To do =>
An unchanged copy of all the lines below is expected, and it should contain no pictures.

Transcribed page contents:
=== Section Start ===
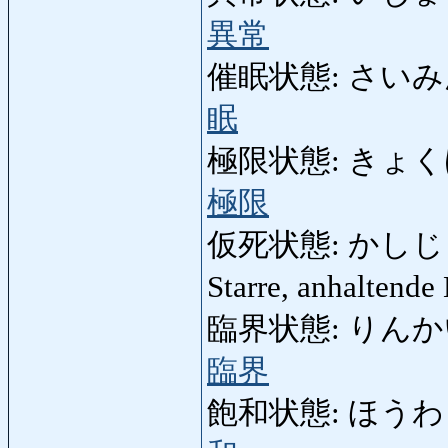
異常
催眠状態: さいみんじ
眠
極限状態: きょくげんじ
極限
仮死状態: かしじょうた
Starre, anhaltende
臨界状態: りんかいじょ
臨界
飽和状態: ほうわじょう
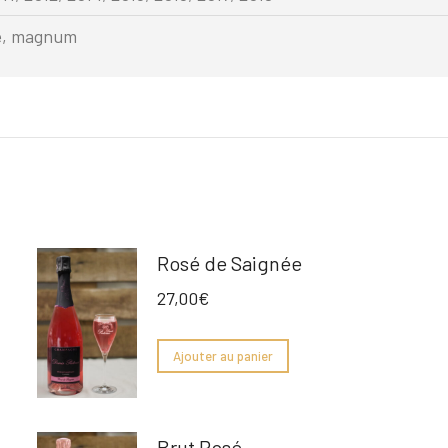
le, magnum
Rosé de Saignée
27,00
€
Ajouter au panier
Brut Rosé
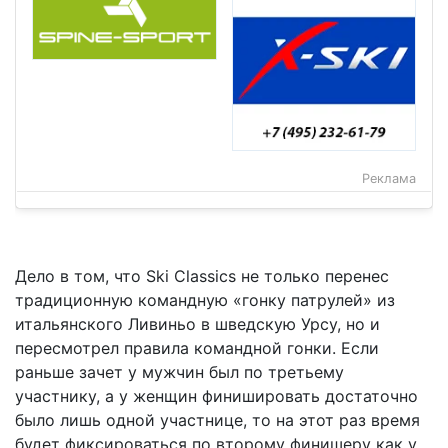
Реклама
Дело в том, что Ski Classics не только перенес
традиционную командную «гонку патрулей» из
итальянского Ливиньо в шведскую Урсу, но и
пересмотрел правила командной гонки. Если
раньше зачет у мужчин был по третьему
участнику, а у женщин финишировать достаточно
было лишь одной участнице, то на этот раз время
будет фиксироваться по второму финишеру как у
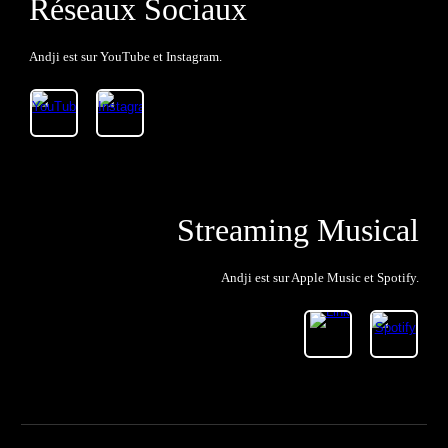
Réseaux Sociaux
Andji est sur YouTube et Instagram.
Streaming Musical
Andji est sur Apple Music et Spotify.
=== Section End ===
Answer section =>
異常
催眠状態: さいみんじ
眠
極限状態: きょくげんじ
極限
仮死状態: かしじょうた
Starre, anhaltende
臨界状態: りんかいじょ
臨界
飽和状態: ほうわじょう
le, magnum
Rosé de Saignée
27,00
€
Ajouter au panier
Brut Rosé
Реклама
Дело в том, что Ski Classics не только перенес
традиционную командную «гонку патрулей» из
итальянского Ливиньо в шведскую Урсу, но и
пересмотрел правила командной гонки. Если
раньше зачет у мужчин был по третьему
участнику, а у женщин финишировать достаточно
было лишь одной участнице, то на этот раз время
будет фиксироваться по второму финишеру как у
Réseaux Sociaux
Andji est sur YouTube et Instagram.
Streaming Musical
Andji est sur Apple Music et Spotify.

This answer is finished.